As a senior, he moved to defensive tackle and started all 13 games. He recorded 58 tackles, 8.5 sacks (tied for the team lead) and 15 tackles for loss (third on the team). Against the University of Colorado, he had four tackles (2.5 for loss), .5 sacks, forced an intentional grounding in the end zone for a safety and caught a short reception on the goal line from the fullback position for his first career touchdown. He made 1.5 sacks and 2.5 tackles for loss against the University of Utah. He had 2.5 sacks and 3.5 tackles for loss against UCLA.

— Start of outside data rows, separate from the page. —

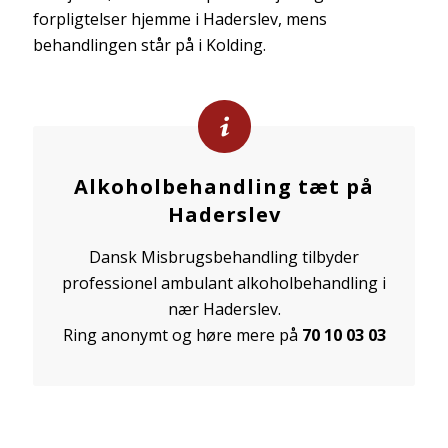
forpligtelser hjemme i Haderslev, mens
behandlingen står på i Kolding.
Alkoholbehandling tæt på
Haderslev
Dansk Misbrugsbehandling tilbyder
professionel ambulant alkoholbehandling i
nær Haderslev.
Ring anonymt og høre mere på
70 10 03 03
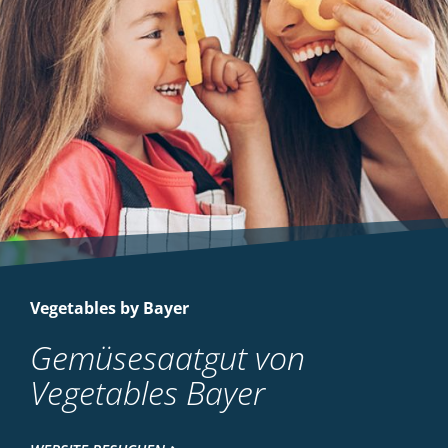
Vegetables by Bayer
Gemüsesaatgut von
Vegetables Bayer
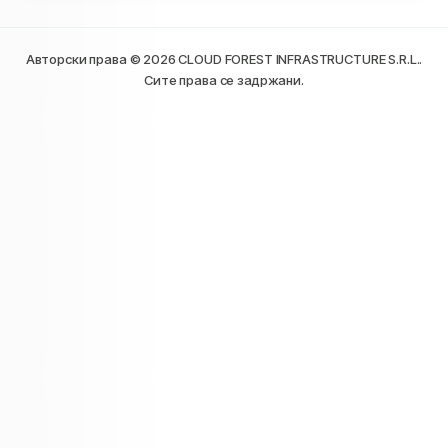
Авторски права © 2026 CLOUD FOREST INFRASTRUCTURE S.R.L..
Сите права се задржани.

He finished his college career with 166 tackles (31 for loss) and 16 sacks in 39 games (22 starts).

==Professional career==
Coleman was signed as an undrafted free agent by the Dallas Cowboys after the 2014 NFL draft, on May 13. Because of injuries on the defensive line, he made his NFL debut and first career start in the season opener against the San Francisco 49ers, recording two tackles. He was active for the first 2 contests, before his progress was slowed after suffering a knee injury in a weight room accident. He was declared inactive for the next 8 games and was eventually waived on November 22. He was signed to the practice squad on November 24.

On December 22, 2015, the Chicago Bears signed Coleman to the practice squad.

On February 5, 2016, he was signed to a futures contract by the Tampa Bay Buccaneers. On May 17, he was released to make room for defensive tackle A. J. Francis.

On July 29, 2016, Coleman signed as a free agent with the New York Giants. On August 30, 2016, he was waived by the Giants.

On April 19, 2017, Coleman signed with the Hamilton Tiger-Cats of the Canadian Football League. He appeared in 17 games with 16 starts at defensive tackle, while making 41 tackles and 5 sacks.

On May 25, 2018, Coleman was traded along with a 2019 sixth-round pick to the BC Lions in exchange for a 2019 fourth-round pick. On November 7, 2018, his contract was extended through the 2019 season. He played in all 18 regular season games, recording 57 defensive tackles, eight sacks, and two interceptions. He was named a CFL All-Star at the end of the season. In 2019, Coleman played in eight games for the Lions, contributing with 13 defensive tackles, two sacks and one interception.

On August 12, 2019, Coleman was traded to the Toronto Argonauts along with a conditional 2020 eighth-round draft pick in exchange for defensive end Shawn Lemon. He appeared in six games, collecting 16 tackles and two sacks.

On February 5, 2021, Coleman signed with the Ottawa Redblacks. He played in all 14 regular season games in 2021 where he had 32 defensive tackles and four sacks. In 2022, he recorded 16 defensive tackles, four sacks, and two forced fumbles. He scored his first career touchdown on September 2, 2022, in the Labour Day Classic where he returned a fumble seven yards for the major. He was released on February 24, 2023.